Proceedings, Naval Institute Press

Ferenc Szasz
06/01/2009

June 2009, Page 74

   Remember Pearl Harbor" remains the best-known slogan of World War II. But for many, especially after the Dyess Re­port of 1944 (the joint Army and Navy testimony of officers who survived capture and imprisonment on Bataan and Corregidor) the phrase evolved into  "Remember Pearl Harbor and Bataan." Yet the Bataan story does not resonate with most American as do the major battles of the European theater. Thus, Tears in the Darkness is a valuable addition to the literature on the war. It is the best single volume on Bataan now available.

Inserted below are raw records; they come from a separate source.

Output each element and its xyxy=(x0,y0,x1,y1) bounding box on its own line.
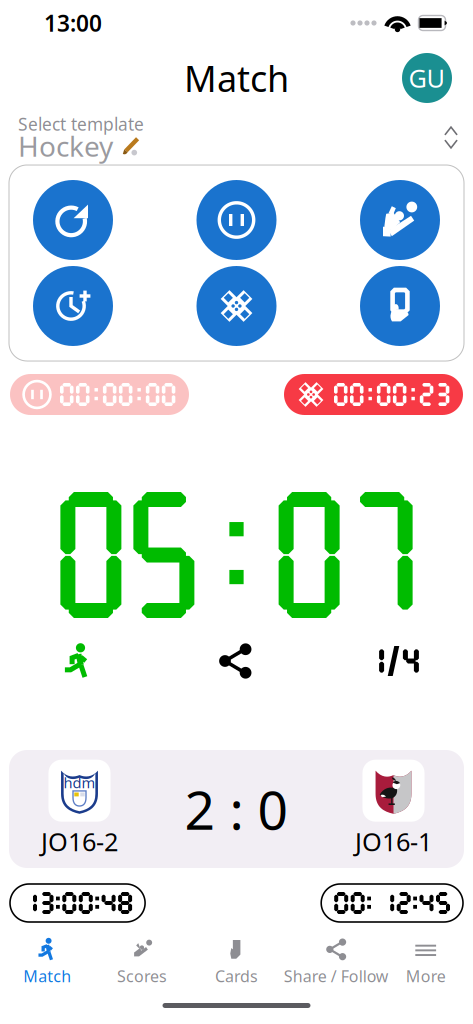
button[interactable]: Profile GU xyxy=(402,53,452,103)
staticText: 2 : 0 xyxy=(184,774,288,844)
staticText: Select template xyxy=(18,112,144,136)
button[interactable]: player xyxy=(360,180,440,260)
button[interactable]: reset xyxy=(33,180,113,260)
button[interactable]: Injury timer xyxy=(284,374,463,415)
button[interactable]: Select template xyxy=(0,110,473,165)
staticText: hdm xyxy=(64,773,96,792)
button[interactable]: Suspension timer xyxy=(10,374,189,415)
staticText: Scores xyxy=(117,965,167,987)
staticText: GU xyxy=(408,61,446,95)
button[interactable]: Cards xyxy=(189,935,284,987)
staticText: More xyxy=(406,965,446,987)
button[interactable]: bandage xyxy=(196,266,276,346)
button[interactable]: pause xyxy=(196,180,276,260)
staticText: JO16-1 xyxy=(355,825,432,858)
staticText: 13:00 xyxy=(44,8,102,38)
staticText: Match xyxy=(184,54,289,102)
button[interactable]: Match xyxy=(0,935,95,987)
button[interactable]: Share / Follow xyxy=(284,935,378,987)
button[interactable]: More xyxy=(378,935,473,987)
staticText: JO16-2 xyxy=(41,825,118,858)
button[interactable]: Share xyxy=(157,639,314,683)
staticText: Cards xyxy=(215,965,258,987)
button[interactable]: Scores xyxy=(95,935,189,987)
staticText: Hockey xyxy=(18,127,113,165)
staticText: Match xyxy=(23,965,71,987)
button[interactable]: Running time xyxy=(0,639,157,683)
button[interactable]: timeplus xyxy=(33,266,113,346)
staticText: Share / Follow xyxy=(284,965,389,987)
button[interactable]: card xyxy=(360,266,440,346)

   Through a hard-driving narrative in­terspersed with nu­merous flashbacks, the Normans retell the painful saga of the battle to control the Philippines, which occurred in late 1941 and early 1942; the 66-mile Death March that followed the sur­render; the atrocities that took place in the Japanese POW camps; and the Japanese "Hell Ships" that transported thousands of POWs to the home islands for slave labor. Although the authors weave the stories of many people in and out of the narrative, they focus largely on Ben Steele, a young Montana cowboy who endured 41 months of agonizing cap­tivity. During this ordeal Steele discov­ered his artistic talents—he would later become an art professor—and quietly began to sketch his surroundings. Since we have minimal visual documentation of Philippine POW camp life, Steele's many pen-and-ink drawings, recreated from now-lost originals, are especially welcome.

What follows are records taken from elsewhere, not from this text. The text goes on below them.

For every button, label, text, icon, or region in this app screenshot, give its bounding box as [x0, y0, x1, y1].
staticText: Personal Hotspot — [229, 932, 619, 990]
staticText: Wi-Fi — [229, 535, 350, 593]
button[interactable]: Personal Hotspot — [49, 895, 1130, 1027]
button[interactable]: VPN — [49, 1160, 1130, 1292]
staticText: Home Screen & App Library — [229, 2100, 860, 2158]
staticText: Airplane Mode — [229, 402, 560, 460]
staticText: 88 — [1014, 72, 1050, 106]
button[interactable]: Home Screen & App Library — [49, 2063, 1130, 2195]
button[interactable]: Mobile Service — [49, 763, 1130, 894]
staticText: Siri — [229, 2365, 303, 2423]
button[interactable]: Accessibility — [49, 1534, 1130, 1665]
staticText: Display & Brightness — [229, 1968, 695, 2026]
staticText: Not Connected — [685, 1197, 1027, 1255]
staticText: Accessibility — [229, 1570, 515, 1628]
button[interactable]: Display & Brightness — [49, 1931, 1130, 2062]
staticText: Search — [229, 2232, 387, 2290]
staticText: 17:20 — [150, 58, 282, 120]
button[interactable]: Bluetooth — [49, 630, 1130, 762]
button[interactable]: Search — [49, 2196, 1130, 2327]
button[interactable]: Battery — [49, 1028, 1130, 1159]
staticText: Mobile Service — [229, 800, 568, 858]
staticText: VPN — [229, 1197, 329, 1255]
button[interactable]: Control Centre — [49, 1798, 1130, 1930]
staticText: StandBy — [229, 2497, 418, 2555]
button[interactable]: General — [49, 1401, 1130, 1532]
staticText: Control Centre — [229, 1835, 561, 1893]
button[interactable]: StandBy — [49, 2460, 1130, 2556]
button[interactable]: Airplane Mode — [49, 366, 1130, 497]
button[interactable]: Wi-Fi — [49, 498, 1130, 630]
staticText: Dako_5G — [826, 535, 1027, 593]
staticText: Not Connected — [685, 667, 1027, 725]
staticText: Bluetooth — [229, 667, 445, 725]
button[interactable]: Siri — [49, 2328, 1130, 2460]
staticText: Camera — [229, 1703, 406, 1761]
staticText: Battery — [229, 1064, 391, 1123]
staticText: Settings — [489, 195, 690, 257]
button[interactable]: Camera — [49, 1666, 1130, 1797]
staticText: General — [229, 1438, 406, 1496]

   The strength of this volume lies less with a radical reinterpretation than with a masterful compilation of new and fascinat­ing individual stories. The Normans present the dramas of battle and captivity from a variety of perspectives, including the views of the average Japanese soldier. Their dis­cussion of the impact of the Japanese code of honor on the various levels of the Japanese military is very well drawn. The authors are especially critical of General Douglas MacArthur, noting his lack of foresight, his failure to ensure adequate provisions, his decision in the Masaharu Homma war crimes trial, and his overall pomposity. "Dugout Doug," as the enlisted men scornfully referred to him, departed for Australia under President Franklin D. Roosevelt's orders, which left Generals Jonathan Wain­wright and Ned King to oversee the surren­der of 76,000 American and Filipino troops on 9 April 1942—still the worst defeat in American military history.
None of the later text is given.